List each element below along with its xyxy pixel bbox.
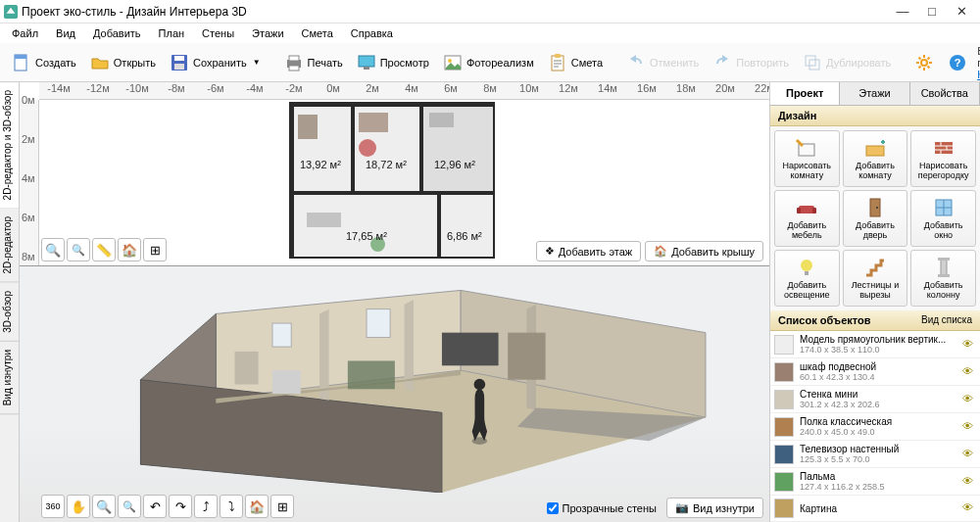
rotate-ccw-button[interactable]: ↶ bbox=[143, 495, 167, 518]
object-list-item[interactable]: Стенка мини301.2 x 42.3 x 202.6👁 bbox=[770, 386, 980, 413]
visibility-toggle-icon[interactable]: 👁 bbox=[962, 393, 976, 406]
measure-button[interactable]: 📏 bbox=[92, 238, 116, 261]
settings-button[interactable] bbox=[908, 50, 940, 75]
photorealism-button[interactable]: Фотореализм bbox=[437, 50, 540, 75]
menubar: Файл Вид Добавить План Стены Этажи Смета… bbox=[0, 24, 980, 43]
help-button[interactable]: ? bbox=[942, 50, 973, 75]
rotate-cw-button[interactable]: ↷ bbox=[169, 495, 192, 518]
home-3d-button[interactable]: 🏠 bbox=[245, 495, 269, 518]
new-file-icon bbox=[12, 53, 31, 72]
object-list-item[interactable]: Полка классическая240.0 x 45.0 x 49.0👁 bbox=[770, 413, 980, 441]
fit-3d-button[interactable]: ⊞ bbox=[270, 495, 294, 518]
svg-rect-42 bbox=[799, 206, 814, 214]
orbit-button[interactable]: 360 bbox=[41, 495, 65, 518]
menu-help[interactable]: Справка bbox=[343, 25, 401, 41]
visibility-toggle-icon[interactable]: 👁 bbox=[962, 448, 976, 461]
tab-floors[interactable]: Этажи bbox=[840, 82, 909, 105]
menu-file[interactable]: Файл bbox=[4, 25, 46, 41]
object-list-item[interactable]: Телевизор настенный125.3 x 5.5 x 70.0👁 bbox=[770, 441, 980, 468]
svg-rect-52 bbox=[938, 274, 950, 277]
menu-plan[interactable]: План bbox=[151, 25, 193, 41]
duplicate-button[interactable]: Дублировать bbox=[797, 50, 897, 75]
add-door-button[interactable]: Добавить дверь bbox=[843, 190, 908, 247]
svg-rect-41 bbox=[935, 142, 953, 154]
menu-view[interactable]: Вид bbox=[48, 25, 83, 41]
tab-properties[interactable]: Свойства bbox=[910, 82, 980, 105]
zoom-in-3d-button[interactable]: 🔍 bbox=[92, 495, 116, 518]
object-list-item[interactable]: шкаф подвесной60.1 x 42.3 x 130.4👁 bbox=[770, 358, 980, 386]
svg-point-48 bbox=[801, 260, 812, 271]
zoom-out-3d-button[interactable]: 🔍 bbox=[118, 495, 141, 518]
window-title: Проект эко-стиль - Дизайн Интерьера 3D bbox=[22, 5, 888, 19]
fit-button[interactable]: ⊞ bbox=[143, 238, 167, 261]
visibility-toggle-icon[interactable]: 👁 bbox=[962, 420, 976, 434]
add-room-button[interactable]: Добавить комнату bbox=[843, 130, 908, 187]
2d-toolbar: 🔍 🔍 📏 🏠 ⊞ bbox=[41, 238, 167, 261]
pan-button[interactable]: ✋ bbox=[67, 495, 90, 518]
print-button[interactable]: Печать bbox=[278, 50, 349, 75]
draw-partition-button[interactable]: Нарисовать перегородку bbox=[910, 130, 976, 187]
home-button[interactable]: 🏠 bbox=[118, 238, 141, 261]
app-logo-icon bbox=[4, 5, 18, 19]
stairs-button[interactable]: Лестницы и вырезы bbox=[843, 250, 908, 307]
add-light-button[interactable]: Добавить освещение bbox=[774, 250, 840, 307]
tab-project[interactable]: Проект bbox=[770, 82, 840, 105]
vtab-2d-and-3d[interactable]: 2D-редактор и 3D-обзор bbox=[0, 82, 19, 209]
visibility-toggle-icon[interactable]: 👁 bbox=[962, 338, 976, 352]
inside-view-button[interactable]: 📷Вид изнутри bbox=[666, 498, 763, 518]
svg-text:?: ? bbox=[955, 57, 961, 69]
open-button[interactable]: Открыть bbox=[84, 50, 162, 75]
svg-rect-8 bbox=[289, 66, 299, 71]
draw-room-button[interactable]: Нарисовать комнату bbox=[774, 130, 840, 187]
menu-walls[interactable]: Стены bbox=[194, 25, 242, 41]
visibility-toggle-icon[interactable]: 👁 bbox=[962, 475, 976, 489]
object-list-item[interactable]: Картина👁 bbox=[770, 496, 980, 522]
3d-viewport[interactable]: 360 ✋ 🔍 🔍 ↶ ↷ ⤴ ⤵ 🏠 ⊞ Прозрачные стены 📷… bbox=[20, 266, 769, 522]
save-button[interactable]: Сохранить▼ bbox=[164, 50, 267, 75]
redo-button[interactable]: Повторить bbox=[707, 50, 795, 75]
close-button[interactable]: ✕ bbox=[947, 4, 976, 19]
maximize-button[interactable]: □ bbox=[917, 4, 947, 19]
visibility-toggle-icon[interactable]: 👁 bbox=[962, 501, 976, 515]
estimate-button[interactable]: Смета bbox=[542, 50, 609, 75]
toolbar: Создать Открыть Сохранить▼ Печать Просмо… bbox=[0, 43, 980, 82]
floor-plan[interactable]: 13,92 м² 18,72 м² 12,96 м² 17,65 м² 6,86… bbox=[289, 102, 495, 259]
vtab-2d-editor[interactable]: 2D-редактор bbox=[0, 209, 19, 283]
gear-icon bbox=[914, 53, 934, 72]
zoom-out-button[interactable]: 🔍 bbox=[67, 238, 90, 261]
object-thumbnail bbox=[774, 498, 794, 518]
design-tools-grid: Нарисовать комнату Добавить комнату Нари… bbox=[770, 126, 980, 310]
tilt-down-button[interactable]: ⤵ bbox=[220, 495, 243, 518]
menu-estimate[interactable]: Смета bbox=[294, 25, 341, 41]
add-furniture-button[interactable]: Добавить мебель bbox=[774, 190, 840, 247]
3d-scene[interactable] bbox=[69, 276, 740, 493]
right-panel: Проект Этажи Свойства Дизайн Нарисовать … bbox=[769, 82, 980, 522]
vtab-inside-view[interactable]: Вид изнутри bbox=[0, 342, 19, 414]
object-name: шкаф подвесной bbox=[800, 361, 956, 372]
object-list-item[interactable]: Пальма127.4 x 116.2 x 258.5👁 bbox=[770, 468, 980, 496]
add-column-button[interactable]: Добавить колонну bbox=[910, 250, 976, 307]
object-list[interactable]: Модель прямоугольник вертик...174.0 x 38… bbox=[770, 331, 980, 522]
svg-rect-29 bbox=[348, 360, 395, 389]
minimize-button[interactable]: — bbox=[888, 4, 917, 19]
preview-button[interactable]: Просмотр bbox=[351, 50, 435, 75]
tilt-up-button[interactable]: ⤴ bbox=[194, 495, 218, 518]
visibility-toggle-icon[interactable]: 👁 bbox=[962, 365, 976, 379]
transparent-walls-checkbox[interactable]: Прозрачные стены bbox=[547, 502, 657, 514]
object-dimensions: 240.0 x 45.0 x 49.0 bbox=[800, 427, 956, 437]
add-window-button[interactable]: Добавить окно bbox=[910, 190, 976, 247]
2d-viewport[interactable]: -14м-12м-10м-8м-6м-4м-2м0м2м4м6м8м10м12м… bbox=[20, 82, 769, 266]
layers-icon: ❖ bbox=[545, 245, 555, 258]
zoom-in-button[interactable]: 🔍 bbox=[41, 238, 65, 261]
list-view-toggle[interactable]: Вид списка bbox=[921, 314, 972, 326]
add-roof-button[interactable]: 🏠Добавить крышу bbox=[645, 241, 763, 261]
vtab-3d-view[interactable]: 3D-обзор bbox=[0, 283, 19, 342]
object-list-item[interactable]: Модель прямоугольник вертик...174.0 x 38… bbox=[770, 331, 980, 358]
menu-add[interactable]: Добавить bbox=[85, 25, 149, 41]
create-button[interactable]: Создать bbox=[6, 50, 82, 75]
add-floor-button[interactable]: ❖Добавить этаж bbox=[536, 241, 641, 261]
svg-rect-43 bbox=[797, 208, 801, 214]
menu-floors[interactable]: Этажи bbox=[244, 25, 291, 41]
column-icon bbox=[932, 256, 956, 279]
undo-button[interactable]: Отменить bbox=[620, 50, 705, 75]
------------------------
Among the records above, find each line holding "file" and list it.

new-file-icon bbox=[12, 53, 31, 72]
menu-file[interactable]: Файл bbox=[4, 25, 46, 41]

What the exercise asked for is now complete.